Vasto. La proposta dei consiglieri Carinci e Gallo sul degrado di Vallone Lebba «In città ci sono i percettori del reddito di cittadinanza: il Comune li utilizzi»
VASTO. «Contrastare lo stato di abbandono e di degrado della pista ciclabile di Vallone Lebba utilizzando i beneficiari del reddito di cittadinanza». A lanciare la proposta è il gruppo consiliare del Movimento 5 Stelle (M5S) che, prendendo spunto dal recente blitz compiuto in Comune dalla guardia di finanza, torna a sollecitare interventi per ripristinare il decoro e la funzionalità del percorso diventato una discarica abusiva a cielo aperto.
«Il M5S da alcuni mesi ha chiesto alla giunta comunale di attivare i piani di utilità pubblica (Puc) per utilizzare la forza lavoro dei beneficiari del reddito di cittadinanza», spiegano i consiglieri Dina Carinci e Marco Gallo, «molti Comuni si sono già mossi in questa direzione, ma a Vasto si dorme, si rinuncia a un notevole apporto di manodopera e si preferisce scaricare su altri enti le responsabilità di situazioni di degrado diffuse su tutto il territorio.
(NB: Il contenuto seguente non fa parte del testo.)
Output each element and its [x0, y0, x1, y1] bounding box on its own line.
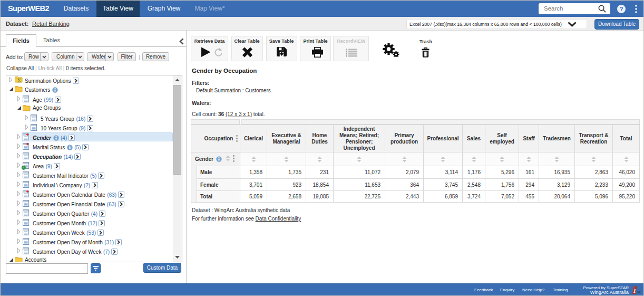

Proponiamo quindi al sindaco Francesco Menna di redigere al più presto un Puc in cui inserire anche la manutenzione e la sorveglianza delle piste ciclabili. I cittadini sono stanchi di assistere ai palleggiamenti di responsabilità tra enti e chiedono soltanto di poter vivere in un territorio mantenuto con le sue infrastrutture in buone condizioni di funzionalità e decoro».
I riflettori sulla pista ciclabile di Vallone Lebba, costata 640mila euro e diventata negli anni impercorribile, si sono accesi di nuovo nei giorni scorsi quando i finanzieri sono andati in Comune ad acquisire gli atti relativi all’opera pubblica realizzata nel 2010 con i fondi del patto Trigno-Sinello e con la compartecipazione del Comune al 40%. «La prosecuzione dell’inchiesta forse chiarirà la vicenda, una delle pagine più penose scritta a Vasto dalle amministrazioni di centrosinistra», aggiungono Carinci e Gallo, «ma a noi oggi interessa lo stato di abbandono e di degrado in cui versa l’infrastruttura. Nell’ultima seduta del consiglio comunale, il consigliere Luciano Lapenna ha provato a scaricare sul Consorzio di bonifica la responsabilità della mancata manutenzione, restando impassibile di fronte alle contestazioni dei consiglieri di opposizione che gli sbandieravano sotto il naso il contratto che prevede la manutenzione a carico del Comune, mentre al Consorzio di bonifica è affidata la cura del torrente. Addossare le responsabilità ad altri enti è cattivo costume di questa maggioranza, musica sgradevole già suonata per giustificare il degrado di Fosso marino e del torrente Maltempo», concludono i due consigliericomunali pentastellati.